Die Insolvenz des Energiediscounters hat den deutschen Stom- und Gasmarkt stark beeinflusst. TelDaFax war äußerst offensiv auf dem Markt tätig und lockte Kunden mit seinen billigen Tarifen und einem Vorkasse-Modell an. Dabei hat sich das Unternehmen stark verkalkuliert und es wird nun von der Staatsanwaltschaft wegen des Verdachts der Insolvenzverschleppung und des gewerbsmäßigen Betrugs ermittelt. Nach Angaben der Staatsanwaltschaft Bonn handelt es sich mit fast 700.000 Gläubigern, die von der Pleite des Unternehmens betroffen sind, um das größte Insolvenzverfahren Deutschlands.

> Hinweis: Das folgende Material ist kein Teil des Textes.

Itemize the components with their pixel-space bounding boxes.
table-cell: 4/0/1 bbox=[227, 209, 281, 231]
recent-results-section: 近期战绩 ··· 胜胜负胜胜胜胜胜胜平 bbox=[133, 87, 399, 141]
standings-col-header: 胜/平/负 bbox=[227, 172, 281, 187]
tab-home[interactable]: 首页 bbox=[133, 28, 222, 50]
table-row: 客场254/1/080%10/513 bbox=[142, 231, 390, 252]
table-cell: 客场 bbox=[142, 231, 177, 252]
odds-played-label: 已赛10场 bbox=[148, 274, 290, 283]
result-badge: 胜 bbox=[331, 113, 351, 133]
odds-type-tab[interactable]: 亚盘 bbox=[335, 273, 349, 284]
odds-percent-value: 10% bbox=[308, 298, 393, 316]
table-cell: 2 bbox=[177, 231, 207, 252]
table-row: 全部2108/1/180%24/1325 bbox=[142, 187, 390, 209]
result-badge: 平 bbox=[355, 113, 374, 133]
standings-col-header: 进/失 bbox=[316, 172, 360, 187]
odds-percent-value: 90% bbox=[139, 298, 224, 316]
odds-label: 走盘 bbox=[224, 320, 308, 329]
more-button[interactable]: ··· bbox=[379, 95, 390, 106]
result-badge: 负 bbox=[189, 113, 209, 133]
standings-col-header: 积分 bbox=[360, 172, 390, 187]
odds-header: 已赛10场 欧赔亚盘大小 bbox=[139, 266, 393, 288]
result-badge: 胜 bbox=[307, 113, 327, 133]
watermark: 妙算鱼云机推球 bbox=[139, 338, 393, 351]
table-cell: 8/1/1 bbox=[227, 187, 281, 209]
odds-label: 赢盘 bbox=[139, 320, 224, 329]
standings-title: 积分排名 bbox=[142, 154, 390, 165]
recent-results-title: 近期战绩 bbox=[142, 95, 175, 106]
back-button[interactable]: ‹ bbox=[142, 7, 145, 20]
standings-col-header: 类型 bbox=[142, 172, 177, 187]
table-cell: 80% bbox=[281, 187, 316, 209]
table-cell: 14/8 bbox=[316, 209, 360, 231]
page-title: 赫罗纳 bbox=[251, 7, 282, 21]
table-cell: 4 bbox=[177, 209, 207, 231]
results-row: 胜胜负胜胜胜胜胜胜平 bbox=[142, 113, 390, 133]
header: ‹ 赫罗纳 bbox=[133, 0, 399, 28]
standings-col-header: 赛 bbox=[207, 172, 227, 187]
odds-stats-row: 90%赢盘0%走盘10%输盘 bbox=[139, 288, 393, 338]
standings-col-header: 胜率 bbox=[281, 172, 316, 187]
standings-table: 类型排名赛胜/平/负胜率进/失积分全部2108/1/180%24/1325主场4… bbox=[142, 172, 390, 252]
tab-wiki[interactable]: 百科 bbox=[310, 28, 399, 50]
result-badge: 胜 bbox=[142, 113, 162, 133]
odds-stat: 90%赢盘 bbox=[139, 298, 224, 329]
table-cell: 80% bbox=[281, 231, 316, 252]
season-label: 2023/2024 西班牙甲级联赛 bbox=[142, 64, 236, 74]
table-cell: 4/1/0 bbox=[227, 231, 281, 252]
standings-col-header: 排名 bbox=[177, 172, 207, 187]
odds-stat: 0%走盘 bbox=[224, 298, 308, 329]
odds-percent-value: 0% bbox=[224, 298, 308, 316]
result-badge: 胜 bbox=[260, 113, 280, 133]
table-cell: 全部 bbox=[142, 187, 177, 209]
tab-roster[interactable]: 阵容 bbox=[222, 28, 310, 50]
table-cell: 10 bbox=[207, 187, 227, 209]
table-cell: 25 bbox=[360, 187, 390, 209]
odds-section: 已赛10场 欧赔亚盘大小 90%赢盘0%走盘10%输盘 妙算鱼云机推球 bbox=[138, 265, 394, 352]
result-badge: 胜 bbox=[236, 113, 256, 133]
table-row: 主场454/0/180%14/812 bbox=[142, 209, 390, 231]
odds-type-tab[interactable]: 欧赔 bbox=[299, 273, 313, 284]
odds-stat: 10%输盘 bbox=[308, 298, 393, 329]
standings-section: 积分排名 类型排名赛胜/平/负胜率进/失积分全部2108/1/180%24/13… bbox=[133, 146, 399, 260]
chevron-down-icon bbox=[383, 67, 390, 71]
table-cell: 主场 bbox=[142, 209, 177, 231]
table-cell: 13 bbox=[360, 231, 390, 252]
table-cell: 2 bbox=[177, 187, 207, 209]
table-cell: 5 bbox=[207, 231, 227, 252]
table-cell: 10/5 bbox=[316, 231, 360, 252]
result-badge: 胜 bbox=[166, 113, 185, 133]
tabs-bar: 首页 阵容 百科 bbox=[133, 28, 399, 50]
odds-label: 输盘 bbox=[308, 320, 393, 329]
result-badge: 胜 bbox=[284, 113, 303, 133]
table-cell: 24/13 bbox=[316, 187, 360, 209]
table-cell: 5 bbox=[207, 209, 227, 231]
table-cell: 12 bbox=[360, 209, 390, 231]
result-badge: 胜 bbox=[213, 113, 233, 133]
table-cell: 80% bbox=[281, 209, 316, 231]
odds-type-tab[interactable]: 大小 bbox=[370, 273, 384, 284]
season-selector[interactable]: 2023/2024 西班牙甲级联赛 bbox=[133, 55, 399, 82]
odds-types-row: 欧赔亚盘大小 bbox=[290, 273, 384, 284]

Der Rechtsanwalt und Insolvenzverwalter von TelDaFax Biner Bähr kündigte nun an, dass alle Gläubiger ein Formular erhalten werden, auf dem sie ihre Ansprüche eintragen können. Nachdem die Forderungen geprüft wurden, erhalten alle Gläubiger einen Tabellenauszug. Das zur Verfügung stehende Geld wird nach der "Insolvenzquote" anschließend verteilt. Dieser Prozess kann allerdings mehrere Jahre dauern.
Dabei sollten die ehemaligen TelDaFax-Kunden bedenken, dass sie teilweise nichts oder nur einen geringen Teil zurückbekommen werden. In Köln wird am 8. November dieses Jahres eine Versammlung für die betroffenen Gläubiger stattfinden, um über den bisherigen Verlauf zu informieren.